House debates

Tuesday, 14 May 2024

Committees

Public Accounts and Audit Joint Committee

5:54 pm

Photo of Julian HillJulian Hill (Bruce, Australian Labor Party) Share this | Hansard source

I wish to make a statement on behalf of the Joint Committee of Public Accounts and Audit concerning the draft budget estimates for the Australian National Audit Office and the Parliamentary Budget Office for 2024-25. I thank the member for Solomon for being so deeply interested in this topic that he has promised to stay for the entire statement, which is a credit to the House!

On behalf of the Joint Committee of Public Accounts and Audit, I present this statement on the draft budget estimates of the Australian National Audit Office, the ANAO, and the Parliamentary Budget Office, or the PBO. The committee is required under the Public Accounts and Audit Committee Act 1951 and the Parliamentary Service Act 1999 to consider the draft budget estimates of the ANAO and the PBO, respectively, and to make recommendations to both houses of parliament regarding these estimates. This required statement on behalf of the committee is in advance of the budget being handed down and is an important transparency measure that informs the parliament and the public on the adequacy of the ANAO's and the PBO's resourcing. The committee considers both offices vital in supporting the work of this parliament and in strengthening integrity and transparency in public administration. I was counting today: this is actually the ninth time I've delivered this statement, which is a testament to how well my parliamentary career is going! We'll aim for 10!

The committee has carefully scrutinised the ANAO's and the PBO's draft budget estimates and has resolved to endorse them subject to further review of the costings and final estimates, which may be agreed with the Department of Finance. The ANAO received supplementations in both the 2021-22 and 2023-24 budgets to deal with acute cost pressures, but it is not requesting any additional funding in this budget. As outlined in its budget submission to the committee, however, the ANAO will require funding in future years if it is to meet both its legislative requirements and its other outputs under the present framework. This is due primarily to the cumulative impact of the efficiency dividend which currently applies to the ANAO. I would just say that the committee has resolved—and this will take a few minutes, but we have a few minutes—to fulfil our legislative requirement and make some detailed comments on this for the record.

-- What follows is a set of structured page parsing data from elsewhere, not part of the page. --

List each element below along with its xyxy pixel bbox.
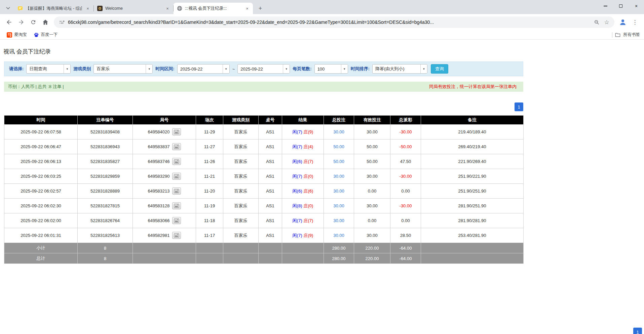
sort-order-select[interactable]: 降幂(由大到小) ▼ [372,64,427,74]
tab-bet-records-active[interactable]: :::视讯 会员下注纪录::: × [174,3,253,14]
page-1-button-bottom[interactable]: 1 [633,328,642,334]
cell-table-no: AS1 [259,213,282,228]
bet-record-row: 2025-09-22 06:06:13 522831835827 6495837… [4,154,524,169]
cell-valid-bet: 0.00 [354,184,390,199]
total-row: 总计 8 280.00 220.00 -64.00 [4,253,524,264]
cell-round-id: 649583290 [133,169,196,184]
column-header: 总派彩 [390,116,421,125]
page-1-button[interactable]: 1 [515,102,523,111]
tab-title: 【新提醒】海燕策略论坛 - 综合 [26,6,82,11]
query-type-select[interactable]: 日期查询 ▼ [26,64,71,74]
page-size-select[interactable]: 100 ▼ [314,64,348,74]
zoom-icon[interactable] [593,18,600,26]
round-video-icon[interactable] [172,217,181,224]
round-video-icon[interactable] [172,158,181,165]
cell-payout: 0.00 [390,213,421,228]
bookmark-taobao[interactable]: 爱淘宝 [4,31,30,39]
column-header: 注单编号 [78,116,133,125]
date-start-select[interactable]: 2025-09-22 ▼ [177,64,230,74]
cell-session: 11-29 [196,125,223,139]
total-count: 8 [78,253,133,264]
maximize-button[interactable] [613,0,629,12]
currency-summary-text: 币别：人民币 | 总共 :8 注单 | [8,84,64,90]
tab-title: Welcome [105,6,162,11]
player-result: 闲(7) [293,233,302,238]
column-header: 时间 [4,116,78,125]
new-tab-button[interactable]: + [256,4,265,13]
forward-icon[interactable] [15,16,27,28]
player-result: 闲(8) [293,203,302,208]
cell-total-bet[interactable]: 30.00 [324,169,354,184]
cell-total-bet[interactable]: 50.00 [324,139,354,154]
round-video-icon[interactable] [172,232,181,239]
tab-welcome[interactable]: Welcome × [94,3,173,14]
search-button[interactable]: 查询 [431,64,448,74]
bet-record-row: 2025-09-22 06:06:47 522831836943 6495838… [4,139,524,154]
bookmark-baidu[interactable]: 百度一下 [31,31,61,39]
banker-result: 庄(6) [304,189,313,194]
cell-valid-bet: 30.00 [354,169,390,184]
player-result: 闲(6) [293,159,302,164]
sort-order-label: 时间排序: [351,66,370,72]
page-title: 视讯 会员下注纪录 [0,40,644,55]
round-video-icon[interactable] [172,128,181,135]
chevron-down-icon[interactable]: ▼ [341,65,348,73]
tab-close-icon[interactable]: × [244,5,250,11]
chevron-down-icon[interactable]: ▼ [223,65,229,73]
cell-total-bet[interactable]: 30.00 [324,184,354,199]
filter-bar: 请选择: 日期查询 ▼ 游戏类别 百家乐 ▼ 时间区间: 2025-09-22 … [4,61,523,76]
bookmark-star-icon[interactable]: ☆ [603,18,610,26]
bet-record-row: 2025-09-22 06:03:25 522831829859 6495832… [4,169,524,184]
url-bar[interactable]: 66cxkj98.com/game/betrecord_search/kind3… [54,16,614,28]
welcome-favicon-icon [97,6,103,11]
game-type-select[interactable]: 百家乐 ▼ [93,64,153,74]
round-video-icon[interactable] [172,143,181,150]
total-total-bet: 280.00 [324,253,354,264]
browser-menu-icon[interactable]: ⋮ [629,16,641,28]
cell-game-type: 百家乐 [223,139,259,154]
cell-valid-bet: 50.00 [354,139,390,154]
cell-game-type: 百家乐 [223,169,259,184]
cell-total-bet[interactable]: 30.00 [324,228,354,243]
profile-avatar-icon[interactable] [617,16,629,28]
cell-payout: -50.00 [390,139,421,154]
globe-icon [177,6,182,11]
tab-forum[interactable]: 【新提醒】海燕策略论坛 - 综合 × [14,3,93,14]
all-bookmarks-label[interactable]: 所有书签 [623,32,640,38]
round-video-icon[interactable] [172,202,181,209]
cell-total-bet[interactable]: 30.00 [324,125,354,139]
back-icon[interactable] [3,16,15,28]
cell-note: 281.90/281.90 [421,213,524,228]
home-icon[interactable] [40,16,51,28]
date-end-select[interactable]: 2025-09-22 ▼ [237,64,290,74]
close-button[interactable]: × [629,0,644,12]
cell-total-bet[interactable]: 30.00 [324,199,354,213]
url-text[interactable]: 66cxkj98.com/game/betrecord_search/kind3… [68,19,590,25]
total-payout: -64.00 [390,253,421,264]
cell-empty [421,253,524,264]
minimize-button[interactable] [598,0,613,12]
chevron-down-icon[interactable]: ▼ [146,65,152,73]
cell-round-id: 649583746 [133,154,196,169]
cell-empty [421,243,524,253]
tab-search-icon[interactable] [3,3,13,13]
banker-result: 庄(7) [304,159,313,164]
round-video-icon[interactable] [172,187,181,195]
site-settings-icon[interactable] [58,18,65,26]
tab-close-icon[interactable]: × [85,5,91,11]
refresh-icon[interactable] [28,16,39,28]
chevron-down-icon[interactable]: ▼ [64,65,70,73]
chevron-down-icon[interactable]: ▼ [283,65,290,73]
cell-total-bet[interactable]: 30.00 [324,213,354,228]
round-video-icon[interactable] [172,173,181,180]
tab-close-icon[interactable]: × [164,5,171,11]
chevron-down-icon[interactable]: ▼ [420,65,427,73]
cell-total-bet[interactable]: 50.00 [324,154,354,169]
cell-bet-id: 522831826764 [78,213,133,228]
cell-note: 253.40/281.90 [421,228,524,243]
cell-result: 闲(7)庄(9) [282,125,324,139]
cell-note: 251.90/221.90 [421,169,524,184]
cell-round-id: 649584020 [133,125,196,139]
cell-valid-bet: 0.00 [354,213,390,228]
round-id-text: 649583066 [148,218,169,223]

For many years, over successive parliamentary terms, the committee has been grappling with the sustainability of the ANAO's long-term financial position and the risk arising to its operational independence and ability to perform its vital statutory roles at an appropriate level of output. In plain English: I'm a Victorian and I lived through the 1990s. I saw what happened when the then Kennett government effectively tried to nobble their then auditor-general by slashing the budget. That's what these mechanisms in the Commonwealth legislation aim to avoid. For the coming financial year, though, the ANAO can draw on accumulated reserves to meet its resourcing requirements. However, it has become clear to the committee, in discussions over many months regarding the ANAO's funding models and protections, that its current financing model is not sustainable over the long term. The ANAO is a relatively small agency and has a legislative mandate to undertake financial statement auditing—that's mandatory—alongside a set of other agreed outputs. Notable of those are performance audits, which are the things which attract the most public attention, and, more recently, a new third limb, if you like, in auditing the performance statement auditing.

Financial statement auditing has to meet very strict Australian Accounting Standards and can involve unavoidable unforeseen costs. When the auditor finds something, they're obliged to go and spend money to dig into it. There is no discretion there and there is no discretion about the quality standards they have to meet.